Your instructions
Images are not part of the copy; transcribe all the data exactly.

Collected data
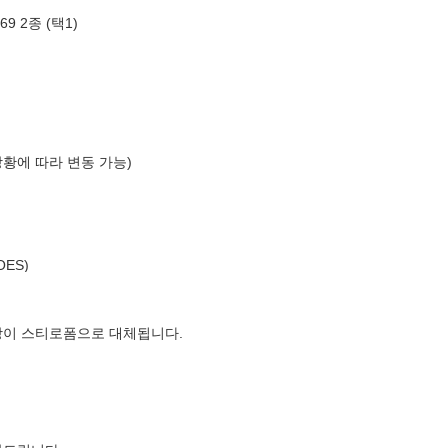
9 2종 (택1)
상황에 따라 변동 가능)
OES)
장이 스티로폼으로 대체됩니다.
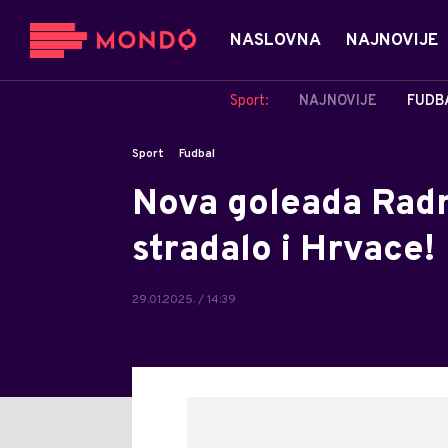
NASLOVNA
NAJNOVIJE
Sport:
NAJNOVIJE
FUDB
Sport
Fudbal
Nova goleada Radn
stradalo i Hrvace!
29.01.2025. / 14:39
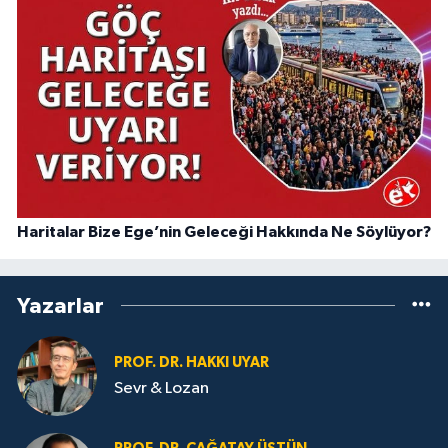
Haritalar Bize Ege’nin Geleceği Hakkında Ne Söylüyor?
Yazarlar
PROF. DR. HAKKI UYAR
Sevr & Lozan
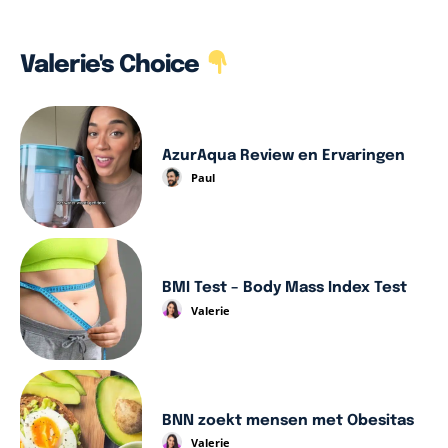
Valerie's Choice
AzurAqua Review en Ervaringen
Paul
BMI Test – Body Mass Index Test
Valerie
BNN zoekt mensen met Obesitas
Valerie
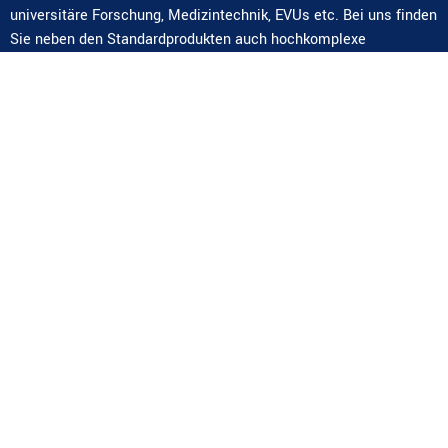
universitäre Forschung, Medizintechnik, EVUs etc. Bei uns finden
Sie neben den Standardprodukten auch hochkomplexe
Sonderlösungen und Komplettsysteme.
Kontakt
AT-2371 Hinterbrühl,
Weissenbach 101
office@ing-fischer.at
+43 (0)2236 42694-0
Navigation
Ing. Erhard Fischer GmbH
Service
Industrie-Stromversorgungen
Referenzen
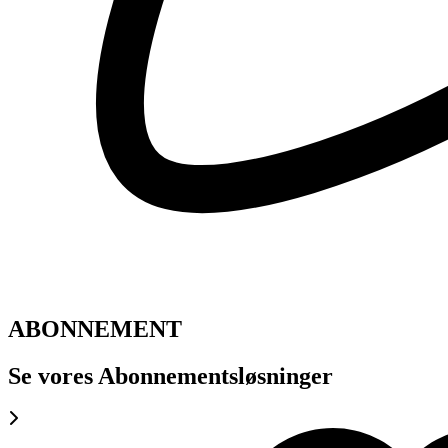
ABONNEMENT
Se vores Abonnementsløsninger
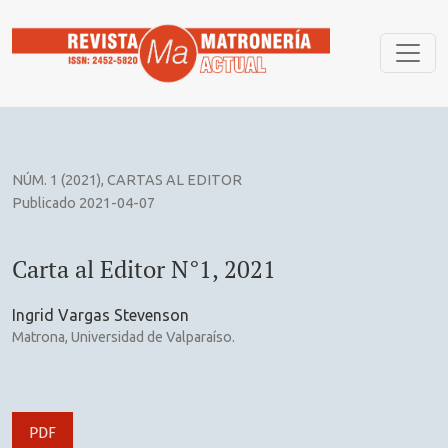
Carta al Editor N°1, 2021
NÚM. 1 (2021)
,
CARTAS AL EDITOR
Publicado 2021-04-07
Carta al Editor N°1, 2021
Ingrid Vargas Stevenson
Matrona, Universidad de Valparaíso.
PDF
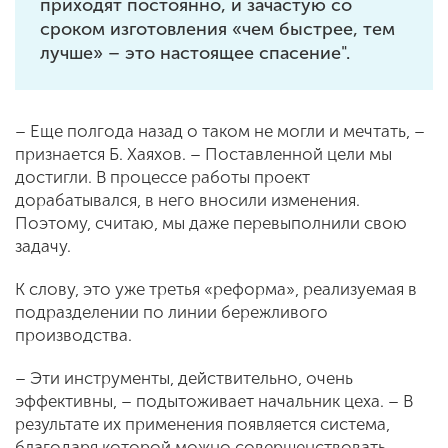
приходят постоянно, и зачастую со
сроком изготовления «чем быстрее, тем
лучше» – это настоящее спасение".
– Еще полгода назад о таком не могли и мечтать, –
признается Б. Хаяхов. – Поставленной цели мы
достигли. В процессе работы проект
дорабатывался, в него вносили изменения.
Поэтому, считаю, мы даже перевыполнили свою
задачу.
К слову, это уже третья «реформа», реализуемая в
подразделении по линии бережливого
производства.
– Эти инструменты, действительно, очень
эффективны, – подытоживает начальник цеха. – В
результате их применения появляется система,
благодаря которой можно совершенствовать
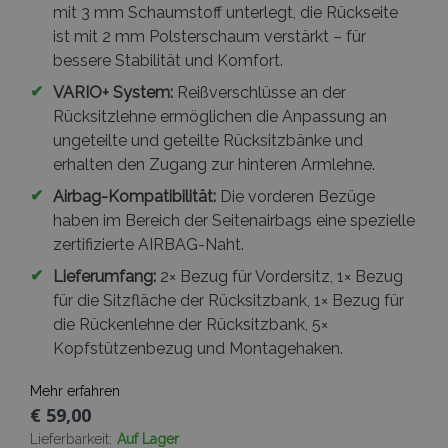
mit 3 mm Schaumstoff unterlegt, die Rückseite
ist mit 2 mm Polsterschaum verstärkt – für
bessere Stabilität und Komfort.
✔
VARIO+ System:
Reißverschlüsse an der
Rücksitzlehne ermöglichen die Anpassung an
ungeteilte und geteilte Rücksitzbänke und
erhalten den Zugang zur hinteren Armlehne.
✔
Airbag-Kompatibilität:
Die vorderen Bezüge
haben im Bereich der Seitenairbags eine spezielle
zertifizierte AIRBAG-Naht.
✔
Lieferumfang:
2× Bezug für Vordersitz, 1× Bezug
für die Sitzfläche der Rücksitzbank, 1× Bezug für
die Rückenlehne der Rücksitzbank, 5×
Kopfstützenbezug und Montagehaken.
Mehr erfahren
€ 59,00
Lieferbarkeit:
Auf Lager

Answer space
9 2종 (택1)
상황에 따라 변동 가능)
OES)
장이 스티로폼으로 대체됩니다.
NASLOVNA
NAJNOVIJE
Sport:
NAJNOVIJE
FUDB
Sport
Fudbal
Nova goleada Radn
stradalo i Hrvace!
29.01.2025. / 14:39
Haritalar Bize Ege’nin Geleceği Hakkında Ne Söylüyor?
Yazarlar
PROF. DR. HAKKI UYAR
Sevr & Lozan
Valerie's Choice
AzurAqua Review en Ervaringen
Paul
BMI Test – Body Mass Index Test
Valerie
BNN zoekt mensen met Obesitas
Valerie
universitäre Forschung, Medizintechnik, EVUs etc. Bei uns finden
Sie neben den Standardprodukten auch hochkomplexe
Sonderlösungen und Komplettsysteme.
Kontakt
AT-2371 Hinterbrühl,
Weissenbach 101
office@ing-fischer.at
+43 (0)2236 42694-0
Navigation
Ing. Erhard Fischer GmbH
Service
Industrie-Stromversorgungen
Referenzen
ABONNEMENT
Se vores Abonnementsløsninger
Carta al Editor N°1, 2021
NÚM. 1 (2021)
,
CARTAS AL EDITOR
Publicado 2021-04-07
Carta al Editor N°1, 2021
Ingrid Vargas Stevenson
Matrona, Universidad de Valparaíso.
PDF
приходят постоянно, и зачастую со
сроком изготовления «чем быстрее, тем
лучше» – это настоящее спасение".
– Еще полгода назад о таком не могли и мечтать, –
признается Б. Хаяхов. – Поставленной цели мы
достигли. В процессе работы проект
дорабатывался, в него вносили изменения.
Поэтому, считаю, мы даже перевыполнили свою
задачу.
К слову, это уже третья «реформа», реализуемая в
подразделении по линии бережливого
производства.
– Эти инструменты, действительно, очень
эффективны, – подытоживает начальник цеха. – В
результате их применения появляется система,
благодаря которой можно совершенствовать
mit 3 mm Schaumstoff unterlegt, die Rückseite
ist mit 2 mm Polsterschaum verstärkt – für
bessere Stabilität und Komfort.
✔
VARIO+ System:
Reißverschlüsse an der
Rücksitzlehne ermöglichen die Anpassung an
ungeteilte und geteilte Rücksitzbänke und
erhalten den Zugang zur hinteren Armlehne.
✔
Airbag-Kompatibilität:
Die vorderen Bezüge
haben im Bereich der Seitenairbags eine spezielle
zertifizierte AIRBAG-Naht.
✔
Lieferumfang:
2× Bezug für Vordersitz, 1× Bezug
für die Sitzfläche der Rücksitzbank, 1× Bezug für
die Rückenlehne der Rücksitzbank, 5×
Kopfstützenbezug und Montagehaken.
Mehr erfahren
€ 59,00
Lieferbarkeit:
Auf Lager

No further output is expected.